Noel had brought a knife with him and plunged it into his onetime friend, stabbing him three times in the torso, the police said. Timothy crumpled to the ground and died later at a hospital.
Noel ran back inside the school, where safety agents found him seated in a hallway, the bloodied knife by his side, the police said.
They held him there until more officers arrived.
On Friday morning, a custodian was still scrubbing blood off the pavement outside the school and police officers surrounded the building as children made their way to classes.
Across the street, a dresser drawer was serving as a makeshift memorial for Timothy.
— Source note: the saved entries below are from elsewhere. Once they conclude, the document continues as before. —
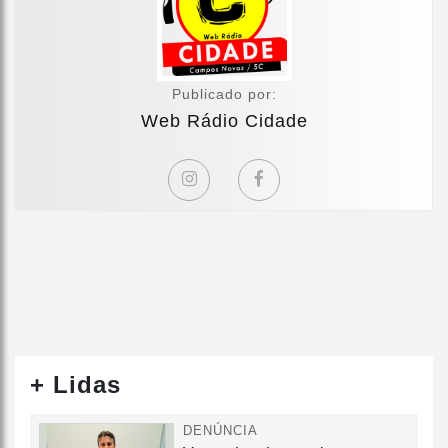
Publicado por:
Web Rádio Cidade
+ Lidas
DENÚNCIA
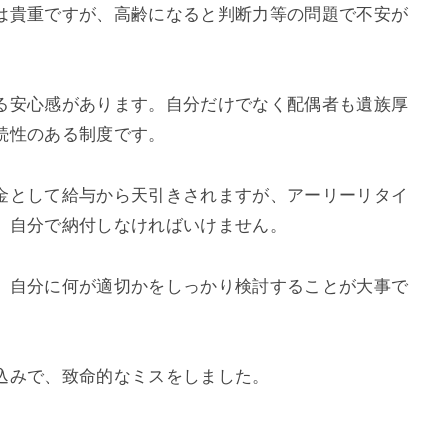
は貴重ですが、高齢になると判断力等の問題で不安が
る安心感があります。自分だけでなく配偶者も遺族厚
続性のある制度です。
金として給与から天引きされますが、アーリーリタイ
、自分で納付しなければいけません。
、自分に何が適切かをしっかり検討することが大事で
込みで、致命的なミスをしました。
。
There were eight white candles, a bouquet of yellow flowers and notes from friends.
“You will never be forgotten,” one student wrote.
As of Thursday evening, city officials said, no one had claimed the boy’s body from the morgue.
Mayor Bill de Blasio said he was ordering an investigation into how every city agency that came into contact with the boys responded.
“Protecting children in crisis is one of the most fundamental responsibilities we have, and we will make sure these families and this community have the answers they deserve,” he said.
Correction: June 19, 2014
An earlier version of a photo caption with this article misstated the day that two girls visited a memorial to Timothy Crump, who was fatally stabbed. It was Thursday, not Wednesday.